Filed 1/6/14 P. v. Patel CA6
NOT TO BE PUBLISHED IN OFFICIAL REPORTS
California Rules of Court, rule 8.1115(a), prohibits courts and parties from citing or relying on opinions not certified for
publication or ordered published, except as specified by rule 8.1115(b). This opinion has not been certified for publication
or ordered published for purposes of rule 8.1115.
IN THE COURT OF APPEAL OF THE STATE OF CALIFORNIA
SIXTH APPELLATE DISTRICT
THE PEOPLE, H039130
(Santa Clara County
Plaintiff and Respondent, Super. Ct. No. C1227579)
v.
SANGAM RAMESH PATEL,
Defendant and Appellant.
Pursuant to a negotiated plea agreement, defendant Sangam Ramesh Patel pleaded
no contest to possession of ephedrine or pseudoephedrine with intent to manufacture
methamphetamine (Health & Saf. Code, § 11383.5, subd. (b)(1)). The trial court
suspended imposition of sentence and placed defendant on probation for three years on
condition, among other things, that he serve one year in jail. On appeal, defendant
contends that the trial court erred when it denied his motion to suppress evidence. We
agree and reverse.
I. Statement of Facts
A. Prosecution Evidence
At approximately 5:30 p.m. on January 12, 2010, Officer Jason Vincent was
patrolling the lot of the E-Z 8 Motel at 1515 North First Street in San Jose. During his
shift, he patrolled this parking lot at least once a day due to its reputation for narcotics use
and other vice crimes. Vincent noticed a dark-colored sedan with a leg protruding from
the driver’s side door. He continued patrolling the parking lot and returned to the sedan
at about 5:34 p.m. The door was now closed and Vincent could see the driver through
the driver’s side window. He could not see through the back window because there was
condensation on it. Vincent did not think that anything illegal had occurred, was
occurring, or was about to occur. However, he thought that being parked at the E-Z 8
Motel for an extended period was suspicious.

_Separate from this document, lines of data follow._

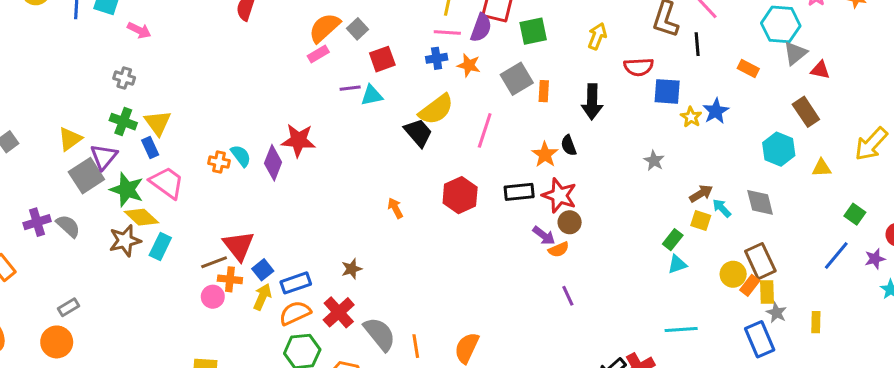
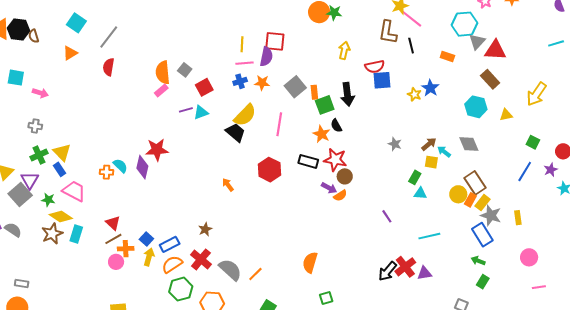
orange semicircle: (325, 28) -> (163, 72), turned -45
green square: (533, 31) -> (325, 105), moved
red triangle: (820, 70) -> (495, 50), size x1.6
blue square: (667, 91) -> (382, 80), moved
green cross: (123, 122) -> (39, 155), turned -36
gray star: (654, 161) -> (395, 144), moved
green star: (127, 190) -> (48, 200), size x0.6
black rectangle: (519, 192) -> (308, 161), turned 30
red triangle: (239, 246) -> (113, 223), moved, size x0.7
cyan triangle: (677, 264) -> (420, 193), turned 32
yellow rectangle: (767, 292) -> (483, 203), turned 49
purple line: (568, 296) -> (387, 216), moved
gray rectangle: (69, 307) -> (22, 284), turned 48
gray star: (776, 313) -> (491, 215), size x1.5
orange line: (416, 346) -> (255, 274), turned 63
orange semicircle: (467, 348) -> (310, 262), moved

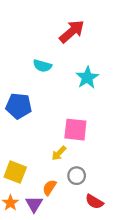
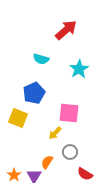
blue pentagon: (19, 106) -> (34, 93), moved, turned -30
yellow square: (15, 172) -> (18, 118), moved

Vincent positioned his patrol car at a slight angle approximately 10 feet behind the
sedan. He then exited his patrol car and stood behind its driver’s side door. At some
point, he activated the spotlight on the sedan. After Vincent said “hello” in a raised voice
to allow the sedan’s occupants to hear him, defendant exited the front passenger’s side of
the sedan.
Vincent asked defendant to come to his location, which he did. At that time,
Vincent knew that there was at least one other person in the sedan. Vincent asked
defendant whether he had a weapon or anything illegal on him, and defendant said that he
did not. When Vincent asked for defendant’s identification, defendant gave him his
driver’s license. In response to Vincent’s questioning, defendant said that Romel
Lindsay, his business partner, was sitting in the driver’s seat and Lindsay’s female friend
was sitting in the back seat. Defendant also told Vincent that he had been resting in the
car and that they were at the motel to meet a friend to conduct business regarding
“V.O.I.P. telephones.” Vincent pat searched defendant, but he did not find anything.
Vincent verified that defendant’s identification was accurate. According to Vincent,
defendant was not free to leave at that time. Vincent told defendant to lean against his
patrol car with his hands where Vincent could see them.
After speaking to defendant, Vincent asked Lindsay to get out of the car. Lindsay
told Vincent his name and date of birth, and Vincent contacted dispatch to conduct a
2
records check. While waiting for a response from dispatch, Vincent questioned Lindsay
about the female passenger. Lindsay told Vincent that the woman’s name was Justine.
At about 5:46 p.m., Vincent was notified that there was an arrest warrant for Lindsay.
Vincent placed Lindsay under arrest and put him in the back seat of his patrol car.
Vincent completed questioning Lindsay about 12 minutes after his initial contact with
defendant.
After placing Lindsay in his patrol car, Vincent asked the woman, who was sitting
in the back seat on the driver’s side, to exit the sedan. The woman told Vincent that she
did not have her identification with her, her name was Justine Elecho, and her date of
birth was May 13, 1964. Vincent provided this information to dispatch at about
5:50 p.m. When Vincent told the woman that dispatch was unable to locate anyone with
her name and date of birth in the records system, she told him that her name was Justine
Evangelista and her date of birth was May 12, 1966. Evangelista explained that she
initially gave him a different name and date of birth because she was on parole. Dispatch
confirmed that Evangelista was on parole. At 6:08 p.m., other officers arrived on the
scene.
Sometime between 6:08 p.m. and 6:15 p.m., Vincent searched Evangelista and
found a small white plastic baggie that contained a white crystal-like substance in her
pocket. The officer recognized the substance as methamphetamine. In response to
Vincent’s questioning, Evangelista told him that she had used methamphetamine
approximately two days earlier and her backpack was on the back seat. Vincent located
the backpack, searched it, and found another plastic baggie containing a substance which
he recognized as methamphetamine. He also found mail and several credit cards that
were not in the names of any of the occupants of the sedan.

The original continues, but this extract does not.